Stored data
⟨

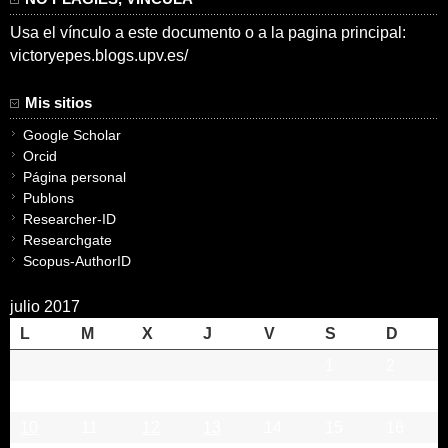
Usa el vínculo a este documento o a la pagina principal:
victoryepes.blogs.upv.es/
Mis sitios
Google Scholar
Orcid
Página personal
Publons
Researcher-ID
Researchgate
Scopus-AuthorID
julio 2017
L
M
X
J
V
S
D
1
2
3
4
5
6
7
8
9
10
11
12
13
14
15
16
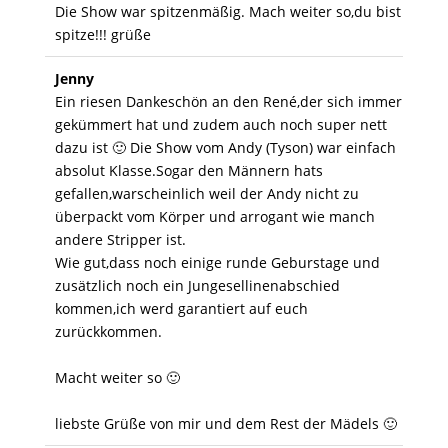
Die Show war spitzenmäßig. Mach weiter so,du bist
spitze!!! grüße
Jenny
Ein riesen Dankeschön an den René,der sich immer
gekümmert hat und zudem auch noch super nett
dazu ist 🙂 Die Show vom Andy (Tyson) war einfach
absolut Klasse.Sogar den Männern hats
gefallen,warscheinlich weil der Andy nicht zu
überpackt vom Körper und arrogant wie manch
andere Stripper ist.
Wie gut,dass noch einige runde Geburstage und
zusätzlich noch ein Jungesellinenabschied
kommen,ich werd garantiert auf euch
zurückkommen.
Macht weiter so 🙂
liebste Grüße von mir und dem Rest der Mädels 🙂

⟩

**TASK TO COMPLETE:** Output the data exactly. Pictures don't belong in the result.

**OUTPUT:**
Usa el vínculo a este documento o a la pagina principal:
victoryepes.blogs.upv.es/
Mis sitios
Google Scholar
Orcid
Página personal
Publons
Researcher-ID
Researchgate
Scopus-AuthorID
julio 2017
L
M
X
J
V
S
D
1
2
3
4
5
6
7
8
9
10
11
12
13
14
15
16
Die Show war spitzenmäßig. Mach weiter so,du bist
spitze!!! grüße
Jenny
Ein riesen Dankeschön an den René,der sich immer
gekümmert hat und zudem auch noch super nett
dazu ist 🙂 Die Show vom Andy (Tyson) war einfach
absolut Klasse.Sogar den Männern hats
gefallen,warscheinlich weil der Andy nicht zu
überpackt vom Körper und arrogant wie manch
andere Stripper ist.
Wie gut,dass noch einige runde Geburstage und
zusätzlich noch ein Jungesellinenabschied
kommen,ich werd garantiert auf euch
zurückkommen.
Macht weiter so 🙂
liebste Grüße von mir und dem Rest der Mädels 🙂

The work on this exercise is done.